# YOUR ASSIGNMENT
Determine how many lines in the entries below contain "Zodiac", and output only that number.

# SUPPLIED RECORDS
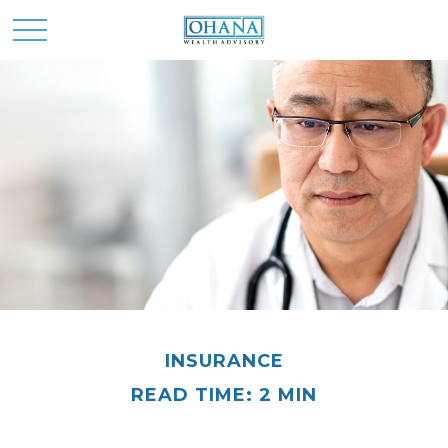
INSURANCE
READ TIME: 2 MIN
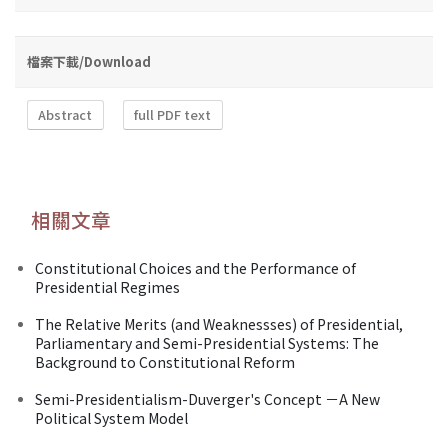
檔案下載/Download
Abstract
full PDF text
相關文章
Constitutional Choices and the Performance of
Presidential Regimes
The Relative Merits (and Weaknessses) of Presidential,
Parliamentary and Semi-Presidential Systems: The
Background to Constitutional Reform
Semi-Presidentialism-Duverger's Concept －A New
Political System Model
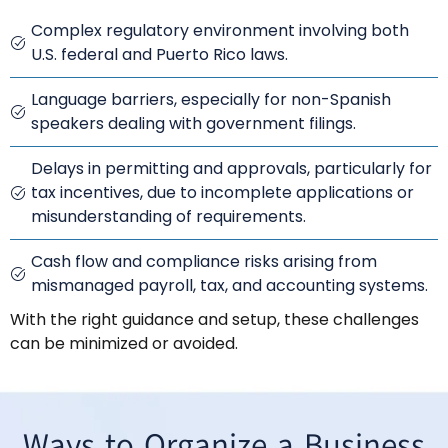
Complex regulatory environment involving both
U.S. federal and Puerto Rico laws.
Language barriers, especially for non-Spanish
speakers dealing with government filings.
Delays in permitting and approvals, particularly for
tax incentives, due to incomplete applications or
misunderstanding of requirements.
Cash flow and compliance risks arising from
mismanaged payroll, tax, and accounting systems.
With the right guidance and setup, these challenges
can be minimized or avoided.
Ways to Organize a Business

==

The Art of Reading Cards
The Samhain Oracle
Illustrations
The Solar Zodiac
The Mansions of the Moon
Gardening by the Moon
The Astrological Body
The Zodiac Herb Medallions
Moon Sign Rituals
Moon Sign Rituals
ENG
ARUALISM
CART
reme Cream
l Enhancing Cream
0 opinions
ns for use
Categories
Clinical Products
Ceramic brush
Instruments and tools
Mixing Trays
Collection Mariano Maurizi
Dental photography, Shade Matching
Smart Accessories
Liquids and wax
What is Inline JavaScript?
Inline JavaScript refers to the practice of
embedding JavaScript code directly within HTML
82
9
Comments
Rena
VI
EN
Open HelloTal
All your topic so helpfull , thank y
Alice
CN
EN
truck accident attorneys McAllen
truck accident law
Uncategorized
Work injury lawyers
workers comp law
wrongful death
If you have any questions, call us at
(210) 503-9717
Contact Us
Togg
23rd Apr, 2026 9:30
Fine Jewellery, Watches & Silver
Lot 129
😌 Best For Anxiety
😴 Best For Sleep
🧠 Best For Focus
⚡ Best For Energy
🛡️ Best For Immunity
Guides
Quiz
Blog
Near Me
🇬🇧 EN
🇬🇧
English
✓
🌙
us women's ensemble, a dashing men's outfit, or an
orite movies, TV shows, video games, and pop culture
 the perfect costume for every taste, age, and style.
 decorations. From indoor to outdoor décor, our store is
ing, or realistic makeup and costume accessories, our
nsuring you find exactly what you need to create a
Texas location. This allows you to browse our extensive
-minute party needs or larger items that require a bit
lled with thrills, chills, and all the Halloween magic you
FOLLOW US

# SOLUTION TO THIS EXERCISE
2